CHENNAI : An activist friend and I were talking about code-switching and covering of identities and wondered if the ways in which we self-censor and police ourselves on a daily basis — saying, wearing and being what is acceptable, and not challenging these notions simply because there is no bandwidth — even if we come from places of privilege, are in fact those.

It is not code-switching or covering we concluded for obvious reasons of privilege, but we agreed that having to watch over our shoulders as women and as activists is exhausting. And though we mourn nothing for the ways in which our spoken Tamil has improved so much so our dialects shock our grandmothers, it is walking on eggshells when we have to drink up the fourth glass of tea in an hour, when we are relegated to ‘organising women’, when men address only our male colleagues, when choosing the long-sleeved kurta on a sleeveless kind of day, when unconsciously desexualise ourselves, and all this, while realising, as Shehla Rashida once said, a lot the houses that invite us in and insist we eat there and are curious to know more will never want or ‘allow’ their daughters to become like us. 

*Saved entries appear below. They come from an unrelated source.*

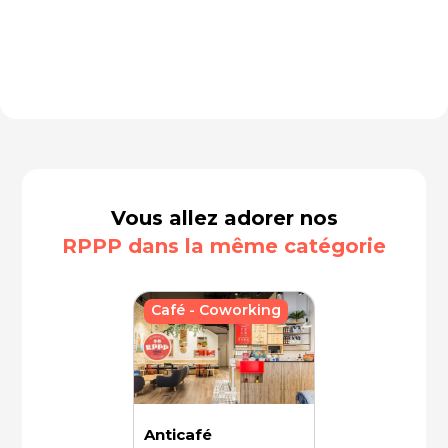
Vous allez adorer nos
RPPP dans la même catégorie
Café - Coworking
Anticafé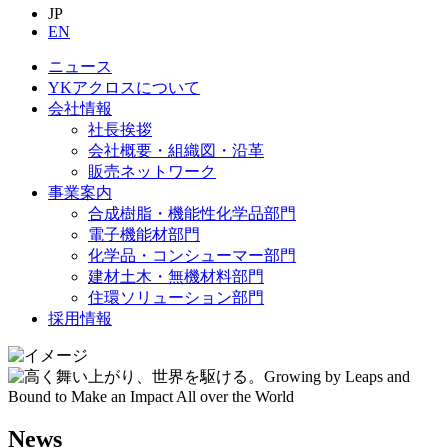
JP
EN
ニュース
YKアクロスについて
会社情報
社長挨拶
会社概要・組織図・沿革
販売ネットワーク
事業案内
合成樹脂・機能性化学品部門
電子機能材部門
化学品・コンシューマー部門
建材土木・無機材料部門
住環ソリューション部門
採用情報
News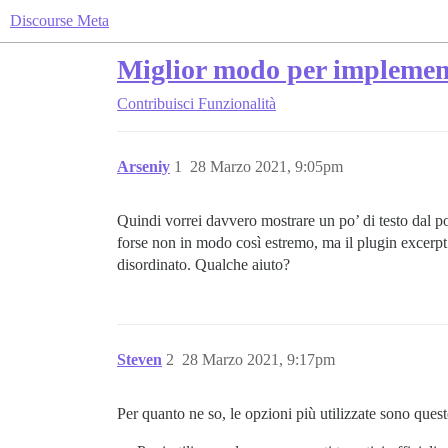
Discourse Meta
Miglior modo per implementa
Contribuisci
Funzionalità
Arseniy
1
28 Marzo 2021, 9:05pm
Quindi vorrei davvero mostrare un po’ di testo dal p
forse non in modo così estremo, ma il plugin excerp
disordinato. Qualche aiuto?
Steven
2
28 Marzo 2021, 9:17pm
Per quanto ne so, le opzioni più utilizzate sono quest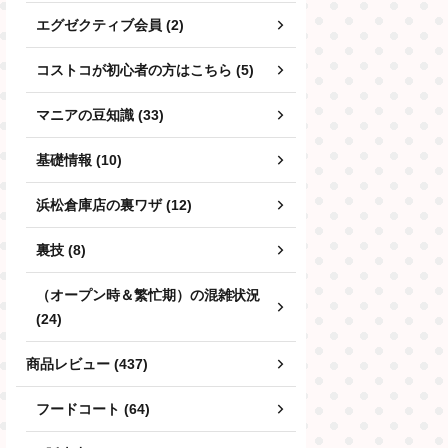
エグゼクティブ会員 (2)
コストコが初心者の方はこちら (5)
マニアの豆知識 (33)
基礎情報 (10)
浜松倉庫店の裏ワザ (12)
裏技 (8)
（オープン時＆繁忙期）の混雑状況
(24)
商品レビュー (437)
フードコート (64)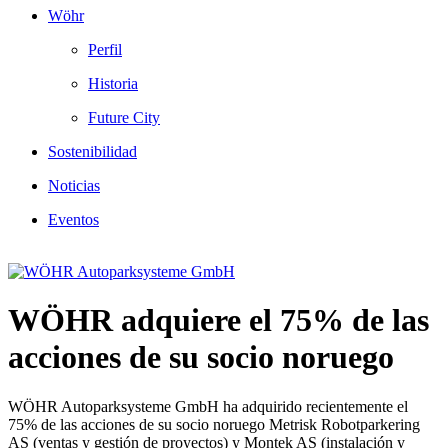
Wöhr
Perfil
Historia
Future City
Sostenibilidad
Noticias
Eventos
WÖHR adquiere el 75% de las
acciones de su socio noruego
WÖHR Autoparksysteme GmbH ha adquirido recientemente el
75% de las acciones de su socio noruego Metrisk Robotparkering
AS (ventas y gestión de proyectos) y Montek AS (instalación y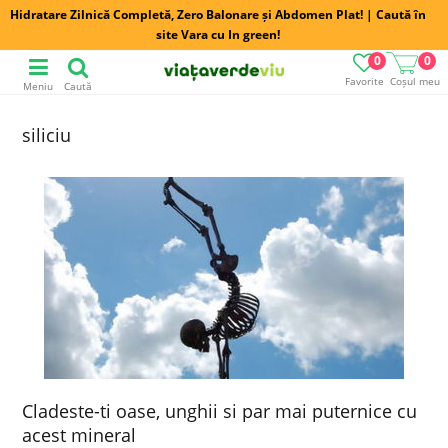
Hidratare Zilnică Completă, Zero Balonare și Abdomen Plat! | Caută în
site Vara cu In green!
0
0
Favorite
Coșul meu
Meniu
Caută
siliciu
Cladeste-ti oase, unghii si par mai puternice cu
acest mineral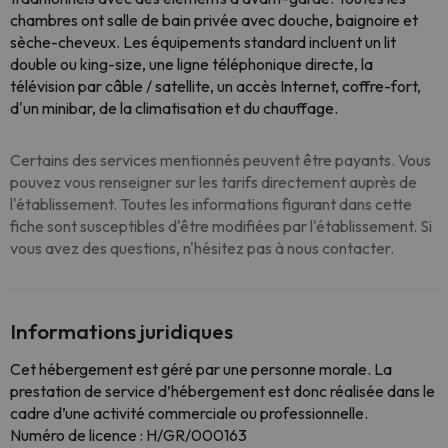
chambres ont salle de bain privée avec douche, baignoire et
sèche-cheveux. Les équipements standard incluent un lit
double ou king-size, une ligne téléphonique directe, la
télévision par câble / satellite, un accès Internet, coffre-fort,
d'un minibar, de la climatisation et du chauffage.
Certains des services mentionnés peuvent être payants. Vous
pouvez vous renseigner sur les tarifs directement auprès de
l'établissement. Toutes les informations figurant dans cette
fiche sont susceptibles d'être modifiées par l'établissement. Si
vous avez des questions, n'hésitez pas à nous contacter.
Informations juridiques
Cet hébergement est géré par une personne morale. La
prestation de service d’hébergement est donc réalisée dans le
cadre d’une activité commerciale ou professionnelle.
Numéro de licence : H/GR/000163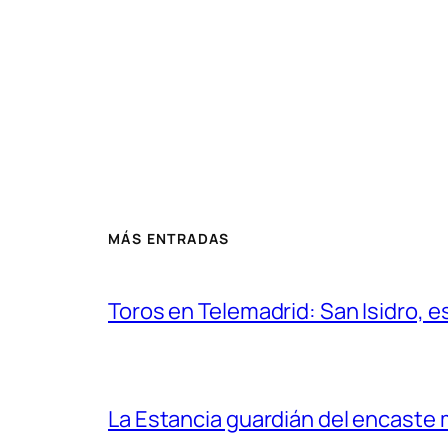
MÁS ENTRADAS
Toros en Telemadrid: San Isidro, e
La Estancia guardián del encaste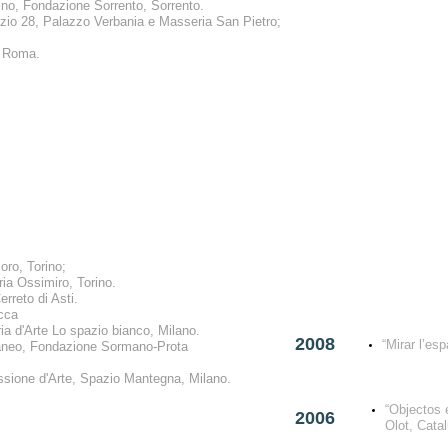
tino, Fondazione Sorrento, Sorrento.
azio 28, Palazzo Verbania e Masseria San Pietro;
 Roma.
oro, Torino;
ria Ossimiro, Torino.
erreto di Asti.
ucca
ria d'Arte Lo spazio bianco, Milano.
2008
“Mirar l’es
aneo, Fondazione Sormano-Prota
ssione d'Arte, Spazio Mantegna, Milano.
“Objectos 
2006
Olot, Cata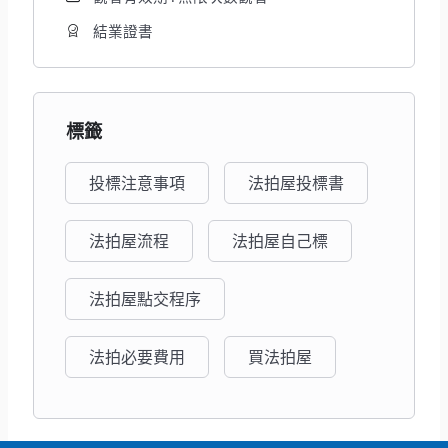
結業證書
標籤
投標注意事項
法拍屋投標書
法拍屋流程
法拍屋自己標
法拍屋點交程序
法拍必要費用
買法拍屋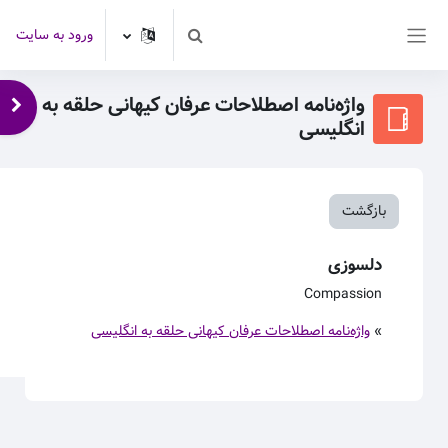
رش به محتوای اصلی
ورود به سایت
Toggle search input
پنل کناری
واژه‌نامه اصطلاحات عرفان کیهانی حلقه به
باز 
انگلیسی
بازگشت
دلسوزی
Compassion
»
واژه‌نامه اصطلاحات عرفان کیهانی حلقه به انگلیسی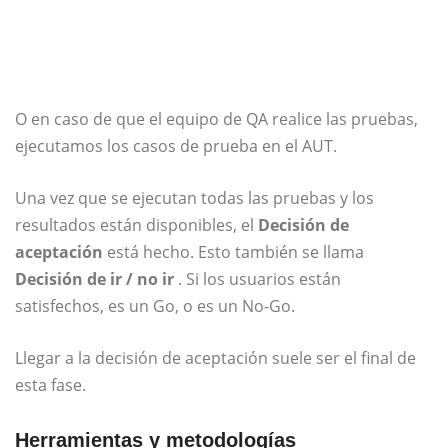
O en caso de que el equipo de QA realice las pruebas,
ejecutamos los casos de prueba en el AUT.
Una vez que se ejecutan todas las pruebas y los
resultados están disponibles, el
Decisión de
aceptación
está hecho. Esto también se llama
Decisión de ir / no ir
. Si los usuarios están
satisfechos, es un Go, o es un No-Go.
Llegar a la decisión de aceptación suele ser el final de
esta fase.
Herramientas y metodologías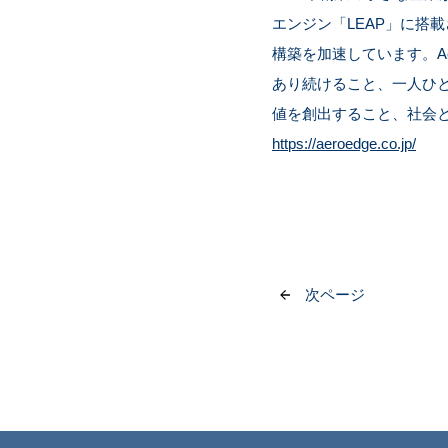
エンジン「LEAP」に搭
構築を加速しています。A
あり続けること、一人ひ
値を創出すること、社会
https://aeroedge.co.jp/
次ページ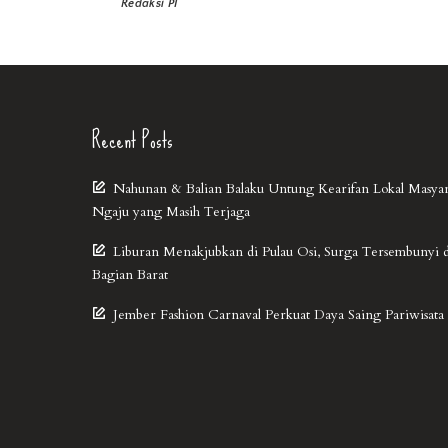
Redaksi PI
Recent Posts
Nahunan & Balian Balaku Untung Kearifan Lokal Masya
Ngaju yang Masih Terjaga
Liburan Menakjubkan di Pulau Osi, Surga Tersembunyi 
Bagian Barat
Jember Fashion Carnaval Perkuat Daya Saing Pariwisata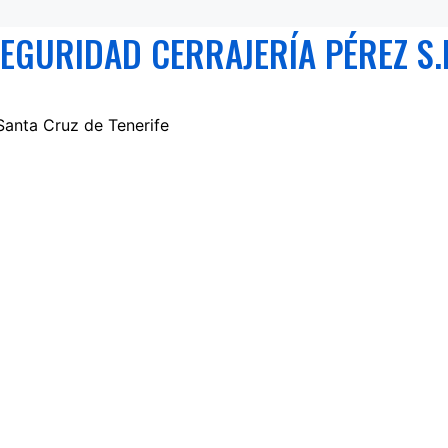
EGURIDAD CERRAJERÍA PÉREZ S.
Santa Cruz de Tenerife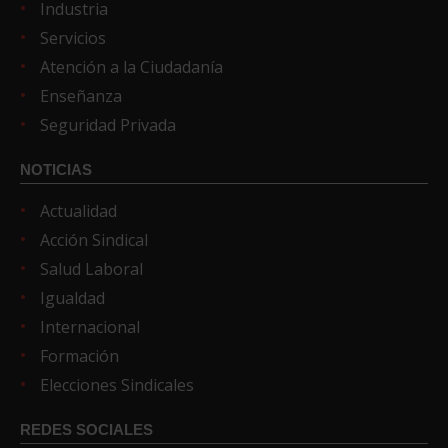
Industria
Servicios
Atención a la Ciudadanía
Enseñanza
Seguridad Privada
NOTICIAS
Actualidad
Acción Sindical
Salud Laboral
Igualdad
Internacional
Formación
Elecciones Sindicales
REDES SOCIALES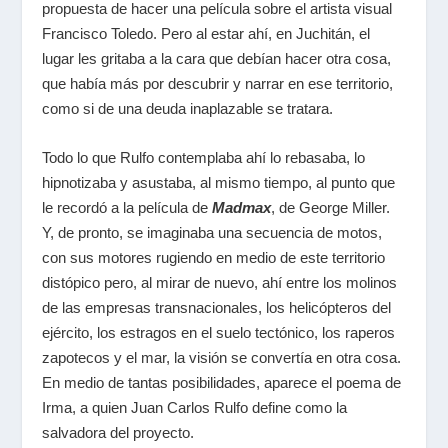
propuesta de hacer una película sobre el artista visual
Francisco Toledo. Pero al estar ahí, en Juchitán, el
lugar les gritaba a la cara que debían hacer otra cosa,
que había más por descubrir y narrar en ese territorio,
como si de una deuda inaplazable se tratara.
Todo lo que Rulfo contemplaba ahí lo rebasaba, lo
hipnotizaba y asustaba, al mismo tiempo, al punto que
le recordó a la película de
Madmax
, de George Miller.
Y, de pronto, se imaginaba una secuencia de motos,
con sus motores rugiendo en medio de este territorio
distópico pero, al mirar de nuevo, ahí entre los molinos
de las empresas transnacionales, los helicópteros del
ejército, los estragos en el suelo tectónico, los raperos
zapotecos y el mar, la visión se convertía en otra cosa.
En medio de tantas posibilidades, aparece el poema de
Irma, a quien Juan Carlos Rulfo define como la
salvadora del proyecto.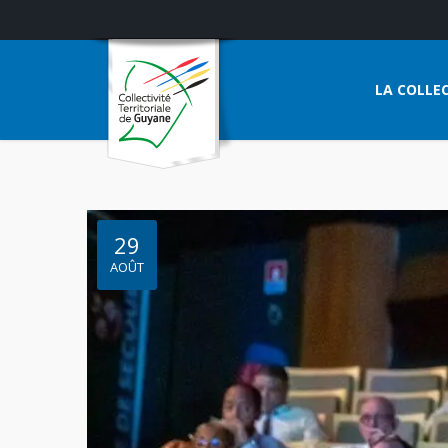
LA COLLEC
29
AOÛT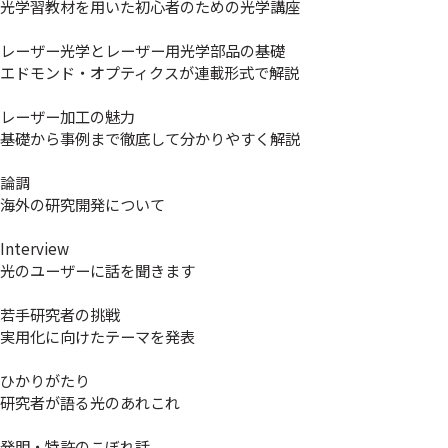
光学習教材を用いた初心者のための光学講座
レーザー光学とレーザー用光学部品の基礎
エドモンド・オプティクスが連載形式で解説
レーザー加工の魅力
基礎から事例まで徹底して分かりやすく解説
論調
海外の研究開発について
Interview
光のユーザーに話を聞きます
若手研究者の挑戦
実用化に向けたテーマを発表
ひかりがたり
研究者が語る光のあれこれ
発明・特許のこぼれ話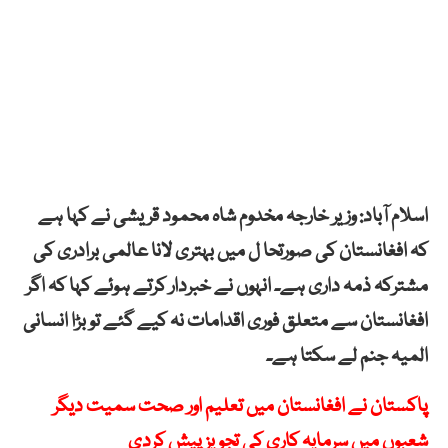
اسلام آباد: وزیر خارجہ مخدوم شاہ محمود قریشی نے کہا ہے
کہ افغانستان کی صورتحا ل میں بہتری لانا عالمی برادری کی
مشترکہ ذمہ داری ہے۔ انہوں نے خبردار کرتے ہوئے کہا کہ اگر
افغانستان سے متعلق فوری اقدامات نہ کیے گئے تو بڑا انسانی
المیہ جنم لے سکتا ہے۔
پاکستان نے افغانستان میں تعلیم اور صحت سمیت دیگر
شعبوں میں سرمایہ کاری کی تجویز پیش کردی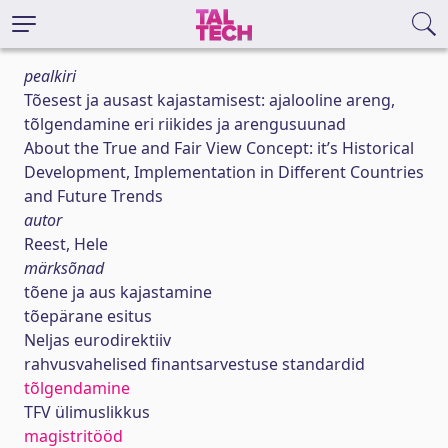
pealkiri
Tõesest ja ausast kajastamisest: ajalooline areng,
tõlgendamine eri riikides ja arengusuunad
About the True and Fair View Concept: it’s Historical
Development, Implementation in Different Countries
and Future Trends
autor
Reest, Hele
märksõnad
tõene ja aus kajastamine
tõepärane esitus
Neljas eurodirektiiv
rahvusvahelised finantsarvestuse standardid
tõlgendamine
TFV ülimuslikkus
magistritööd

While the micro-aggressions that arise from the need to be taken seriously weigh down activists, not challenging the communities we work with or the very idea of ‘communities’, not calling out our colleagues and comrades to protect for a larger cause has its effects. And this was seen most recently when headlines screamed ‘Sex scandal hits Anti-Sterlite movement’. 

A video of a senior activist who has given decades of her life to the people’s movement in ‘compromising positions’ with a peer was being circulated. That a video such as this would be ‘leaked’ at the height of a corporate accountability campaign and pro-factory people would go to all lengths to discredit the campaign is not surprising. 

What is disappointing though, is that all it takes is the talk of sex between two adults to malign a woman’s lifelong fight for justice and that amidst this is no anger that their privacy has been infringed upon. 
Thereon I blame myself, and each of us activists (because the onus of this is on us too) for not challenging the norms by which we are expected to work, and really, for not taking time out for self-care.

And even as the anger simmers, and the court case lingers on, with activists seeming to have as weapons only facts and figures, evidence and law, our weekends and hearts were warmed as  activist and anti-caste crusader Gowsalya remarried. It gives me hope that we women will fight on, no matter what the world demands of us. In Gowsalya, whom I first met only a few months after Shankar had been murdered, I saw a fighter. Now as she marries Shakthi, I see the fight get bigger, but her, and with her, all of us, get stronger.